Washington State – A Role Model in Promoting Online Learning

Washington State – A Role Model in Promoting Online Learning

Online learning has been making inroads within the US education system for some years now. Starting from humble beginnings, distance learning has today become one of the fastest growing segments in education. However, it has not been embraced with equanimity by all states in the nation. Some states lag behind in instituting online high schools and other forms of digital learning, while some states lead the way into the future. Washington State is a role model for other states in promoting online learning. Numerous virtual high school programs can be found in the state, including Red Comet, an accredited online high school that has served resident students in Washington for more than 10 years.

In the Beginning

Distance learning in Washington got its official start in 2009 with the creation of the Digital Learning Department, which has become the successor to the Digital Learning Commons, though the DLC is still active in some areas of distance learning in the state. The office of the Superintendent of Public Instruction (OSPI) was mandated to provide information about and access to online high school programs and courses to resident students.

It was also mandated to create a multi-district review process for current and potential program providers so that students would continue to benefit from having the highest quality high school education online. As such, the Digital Learning Department is responsible for both policing education program providers and for ensuring that students in Washington have access to approved online courses of study.

The State of Online Learning in Washington State

Since the inception of the Digital Learning Department, the state has seen online high school programs blossom and spread.
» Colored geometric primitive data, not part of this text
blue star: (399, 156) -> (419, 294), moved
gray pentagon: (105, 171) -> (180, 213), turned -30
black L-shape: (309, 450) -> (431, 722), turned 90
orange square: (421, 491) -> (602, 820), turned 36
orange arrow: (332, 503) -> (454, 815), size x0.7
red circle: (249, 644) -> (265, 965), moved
Currently, there are at least 35 distance learning providers in the state. There are no charter school laws in Washington, and each of the 35 programs is operated by a Washington school district, though several districts have collaborated with online learning providers like Red Comet, an accredited online high school.

Within those 35 programs, almost 16,000 students are enrolled between fulltime education and supplemental education programs. In addition, nearly 75% of those students taking distance education courses in the state are high school students.
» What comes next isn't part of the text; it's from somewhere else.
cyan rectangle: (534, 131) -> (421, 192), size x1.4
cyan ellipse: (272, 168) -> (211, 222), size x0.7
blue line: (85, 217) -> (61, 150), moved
Washington State has also led the way in terms of providing a “traditional” public school education for online students in that many of the online high schools in the state are free for resident students to attend. The schools receive funding from the state government in order to operate, just like traditional high schools. In addition, the state requires that each school district provide students within their district with information regarding their options in terms of online accredited high schools.

As you can see, in comparison with many other states, Washington has made significant strides in making online learning a significant option for students and for ensuring the quality of online high schools operating within the state. Washington State should serve as an example for other states still struggling to solidify their distance education programs.